It's great how this discussion evolves - thanks to everybody!

Technically, I completely agree that in practice it may prove impossible to 
predict the load a query will produce. Relational databases have invested years 
and years in query optimization (e.g., Oracles cost based optimizer, which 
relies on extended statistics gathered during runtime), and I can't see that 
similar investments are possible for triple stores.

What I could imagine for public endpoints is the SPARQL engine monitoring and 
prioritizing queries: the longer a query already runs, or the more resources it 
has already used, the lower its priority is re-scheduled (up to some final 
limit). But this is just a theoretical consideration, I'm not aware of any 
system that implements anything like this - and it could be implemented only in 
the engine itself.

For ZBWs SPARQL endpoints, I've implemented a much simpler three-level 
strategy, which does not involve the engine at all:

1. Endpoints which drive production-level services (e.g. autosuggest or 
retrieval enhancement functions). These endpoints run on separate machines and 
offer completely encapsulated services via a public API 
(http://zbw.eu/beta/econ-ws), without any direct SPARQL access.

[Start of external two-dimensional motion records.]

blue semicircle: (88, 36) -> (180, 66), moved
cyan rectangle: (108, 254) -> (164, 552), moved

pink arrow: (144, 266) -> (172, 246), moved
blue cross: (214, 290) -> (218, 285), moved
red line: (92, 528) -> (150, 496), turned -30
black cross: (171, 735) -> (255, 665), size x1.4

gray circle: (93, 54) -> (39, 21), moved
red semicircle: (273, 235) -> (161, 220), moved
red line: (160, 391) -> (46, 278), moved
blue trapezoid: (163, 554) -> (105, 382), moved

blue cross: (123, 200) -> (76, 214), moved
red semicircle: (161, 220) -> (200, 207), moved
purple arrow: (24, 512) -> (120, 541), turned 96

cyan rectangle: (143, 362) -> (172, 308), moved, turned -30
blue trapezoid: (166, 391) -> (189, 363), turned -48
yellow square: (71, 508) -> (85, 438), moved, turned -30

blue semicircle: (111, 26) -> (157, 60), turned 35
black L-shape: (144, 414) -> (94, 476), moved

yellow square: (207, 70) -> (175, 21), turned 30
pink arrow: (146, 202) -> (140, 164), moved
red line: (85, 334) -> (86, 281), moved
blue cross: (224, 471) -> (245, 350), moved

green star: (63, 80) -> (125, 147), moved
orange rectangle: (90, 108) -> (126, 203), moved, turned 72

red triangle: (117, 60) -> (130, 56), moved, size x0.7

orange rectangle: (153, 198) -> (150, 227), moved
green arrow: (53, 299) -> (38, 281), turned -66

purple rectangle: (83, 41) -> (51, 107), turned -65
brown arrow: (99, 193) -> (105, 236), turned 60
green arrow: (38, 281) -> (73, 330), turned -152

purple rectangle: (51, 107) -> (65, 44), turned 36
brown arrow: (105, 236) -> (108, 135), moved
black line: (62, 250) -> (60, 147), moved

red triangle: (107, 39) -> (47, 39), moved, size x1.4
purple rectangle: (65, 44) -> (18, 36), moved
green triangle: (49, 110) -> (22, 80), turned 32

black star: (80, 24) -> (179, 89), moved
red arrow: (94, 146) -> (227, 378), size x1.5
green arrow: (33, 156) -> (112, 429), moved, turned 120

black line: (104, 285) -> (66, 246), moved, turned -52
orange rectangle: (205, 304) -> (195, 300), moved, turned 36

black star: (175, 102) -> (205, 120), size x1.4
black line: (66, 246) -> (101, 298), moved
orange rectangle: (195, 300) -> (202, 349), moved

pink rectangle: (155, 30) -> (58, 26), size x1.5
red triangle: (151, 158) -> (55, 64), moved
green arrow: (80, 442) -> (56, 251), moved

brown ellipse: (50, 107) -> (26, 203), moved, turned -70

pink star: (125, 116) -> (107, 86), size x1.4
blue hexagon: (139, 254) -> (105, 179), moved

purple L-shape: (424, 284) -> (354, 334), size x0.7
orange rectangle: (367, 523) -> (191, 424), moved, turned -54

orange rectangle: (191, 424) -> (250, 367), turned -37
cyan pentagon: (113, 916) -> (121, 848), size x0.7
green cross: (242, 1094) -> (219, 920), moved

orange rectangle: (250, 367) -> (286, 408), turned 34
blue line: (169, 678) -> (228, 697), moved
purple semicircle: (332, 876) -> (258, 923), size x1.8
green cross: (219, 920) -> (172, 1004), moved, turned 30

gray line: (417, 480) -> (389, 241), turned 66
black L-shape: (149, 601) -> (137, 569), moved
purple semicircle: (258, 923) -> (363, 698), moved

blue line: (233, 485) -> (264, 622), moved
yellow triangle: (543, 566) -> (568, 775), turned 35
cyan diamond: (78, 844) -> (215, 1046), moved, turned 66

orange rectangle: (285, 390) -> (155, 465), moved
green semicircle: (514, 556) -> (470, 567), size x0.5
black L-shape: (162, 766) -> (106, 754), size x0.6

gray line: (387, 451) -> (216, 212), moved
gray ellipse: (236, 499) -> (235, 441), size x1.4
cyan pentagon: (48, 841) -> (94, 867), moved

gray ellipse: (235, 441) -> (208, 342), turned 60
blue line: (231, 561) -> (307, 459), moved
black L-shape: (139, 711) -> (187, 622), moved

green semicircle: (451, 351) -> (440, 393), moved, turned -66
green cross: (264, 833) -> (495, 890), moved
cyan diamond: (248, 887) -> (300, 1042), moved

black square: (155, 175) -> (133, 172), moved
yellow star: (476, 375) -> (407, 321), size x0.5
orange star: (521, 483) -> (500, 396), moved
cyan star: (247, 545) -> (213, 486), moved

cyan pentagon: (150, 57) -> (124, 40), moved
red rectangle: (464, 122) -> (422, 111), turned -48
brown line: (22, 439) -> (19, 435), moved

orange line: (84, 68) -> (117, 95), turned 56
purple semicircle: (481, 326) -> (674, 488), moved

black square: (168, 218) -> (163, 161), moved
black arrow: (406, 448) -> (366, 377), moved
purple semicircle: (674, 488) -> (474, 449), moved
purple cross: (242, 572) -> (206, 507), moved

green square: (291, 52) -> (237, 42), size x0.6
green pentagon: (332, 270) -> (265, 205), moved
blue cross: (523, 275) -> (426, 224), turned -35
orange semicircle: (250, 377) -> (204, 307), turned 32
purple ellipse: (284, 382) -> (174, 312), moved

2. Public "beta" endpoints (http://zbw.eu/beta/sparql). These offer 
unrestricted SPARQL access, but without any garanties about performance or 
availability - though of course I do my best to keep these up and running. They 
run on an own virtual machine, and should not hurt any other parts of the 
infrastructure when getting overloaded or out of control.

3. Public "experimental" endpoints. These include in particular an endpoint for 
the GND dataset with 130m triples. It was mainly created for internal use 
because (to my best knowledge) no other public GND endpoint exists. The 
endpoint is not linked from the GND pages of DNB, and I've advertised it very 
low-key on a few mailing lists. For these experimental endpoints, we reserve 
the right to shut them down for the public if they get flooded with more 
requests than they can handle.

It may be of interest, that up to now, on none of these public endpoints we 
came across issues with attacks or evil-minded queries (which were a matter of 
concern when I started this in 2009), nor with longer-lasting massive access. 
Of course, that is different for Wikidata, where the data is of interest for 
_much_ more people. But if anyhow affordable, I'd like to encourage offering 
some kind of experimental access with really wide limits in an "unstable" 
setting, in addition to the reliable services. For most people who just want to 
check out something, it's not an option to download the whole dataset and set 
up an infrastructure for it. For us, this was an issue with even the much 
smaller GND set.

The Linked data fragments approach Osma mentioned is very interesting 
(particularly the bit about setting it up on top of an regularily updated 
existing endpoint), and could provide another alternative, but I have not yet 
experimented with it.

Have a fine weekend - Joachim

-----Ursprüngliche Nachricht-----
Von: Wikidata [mailto:wikidata-boun...@lists.wikimedia.org] Im Auftrag von 
Markus Krötzsch
Gesendet: Freitag, 12. Februar 2016 09:44
An: Discussion list for the Wikidata project.
Betreff: Re: [Wikidata] SPARQL CONSTRUCT results truncated

On 12.02.2016 00:04, Stas Malyshev wrote:
> Hi!
>
>> We basically have two choices: either we offer a limited interface 
>> that only allows for a narrow range of queries to be run at all. Or 
>> we offer a very general interface that can run arbitrary queries, but 
>> we impose limits on time and memory consumption. I would actually 
>> prefer the first option, because it's more predictable, and doesn't get 
>> people's hopes up too far. What do you think?
>
> That would require implementing pretty smart SPARQL parser... I don't 
> think it worth the investment of time. I'd rather put caps on runtime 
> and maybe also on parallel queries per IP, to ensure fair access. We 
> may also have a way to run longer queries - in fact, we'll need it 
> anyway if we want to automate lists - but that is longer term, we'll 
> need to figure out infrastructure for that and how we allocate access.

+1

Restricting queries syntactically to be "simpler" is what we did in Semantic 
MediaWiki (because MySQL did not support time/memory limits per query). It is a 
workaround, but it will not prevent long-running queries unless you make the 
syntactic restrictions really severe (and thereby forbid many simple queries, 
too). I would not do it if there is support for time/memory limits instead.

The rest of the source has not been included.